*** Block opens ***

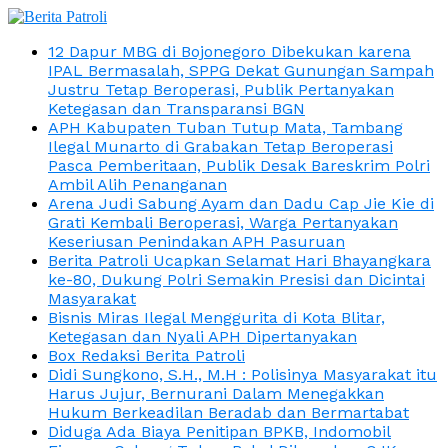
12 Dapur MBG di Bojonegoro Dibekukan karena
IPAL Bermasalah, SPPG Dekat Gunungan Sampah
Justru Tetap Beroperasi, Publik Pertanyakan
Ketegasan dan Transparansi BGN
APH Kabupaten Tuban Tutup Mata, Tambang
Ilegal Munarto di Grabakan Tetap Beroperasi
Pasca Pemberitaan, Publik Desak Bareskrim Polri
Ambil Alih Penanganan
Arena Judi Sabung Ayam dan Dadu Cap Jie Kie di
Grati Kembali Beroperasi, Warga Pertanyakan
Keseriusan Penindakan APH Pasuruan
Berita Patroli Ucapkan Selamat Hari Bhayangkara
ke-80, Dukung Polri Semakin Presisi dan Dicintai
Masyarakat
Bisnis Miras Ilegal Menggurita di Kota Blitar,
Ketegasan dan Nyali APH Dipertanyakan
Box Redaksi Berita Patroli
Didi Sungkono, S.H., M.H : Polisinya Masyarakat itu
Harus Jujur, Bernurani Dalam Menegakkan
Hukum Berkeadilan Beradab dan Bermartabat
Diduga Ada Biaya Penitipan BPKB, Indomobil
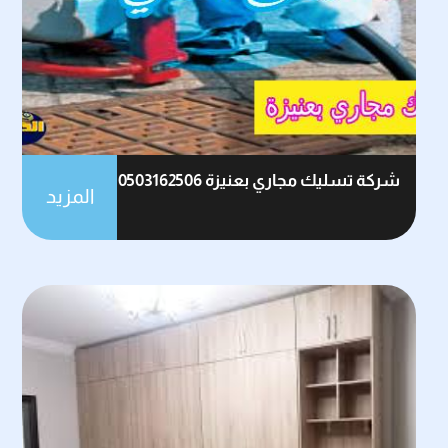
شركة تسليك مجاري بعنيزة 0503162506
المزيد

*** Block closes ***
*** Block opens ***

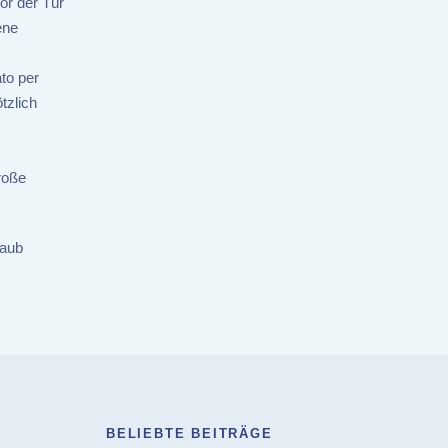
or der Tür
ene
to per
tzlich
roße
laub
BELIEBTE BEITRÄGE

*** Block closes ***

THE PROBLEM => Take the lines above from the one containing "12 Dapur MBG di Bojonegoro Dibekukan karena" to the one containing "Box Redaksi Berita Patroli" and retype them exactly, both ends included, with nothing added.

SOLUTION TO THIS TASK =>
12 Dapur MBG di Bojonegoro Dibekukan karena
IPAL Bermasalah, SPPG Dekat Gunungan Sampah
Justru Tetap Beroperasi, Publik Pertanyakan
Ketegasan dan Transparansi BGN
APH Kabupaten Tuban Tutup Mata, Tambang
Ilegal Munarto di Grabakan Tetap Beroperasi
Pasca Pemberitaan, Publik Desak Bareskrim Polri
Ambil Alih Penanganan
Arena Judi Sabung Ayam dan Dadu Cap Jie Kie di
Grati Kembali Beroperasi, Warga Pertanyakan
Keseriusan Penindakan APH Pasuruan
Berita Patroli Ucapkan Selamat Hari Bhayangkara
ke-80, Dukung Polri Semakin Presisi dan Dicintai
Masyarakat
Bisnis Miras Ilegal Menggurita di Kota Blitar,
Ketegasan dan Nyali APH Dipertanyakan
Box Redaksi Berita Patroli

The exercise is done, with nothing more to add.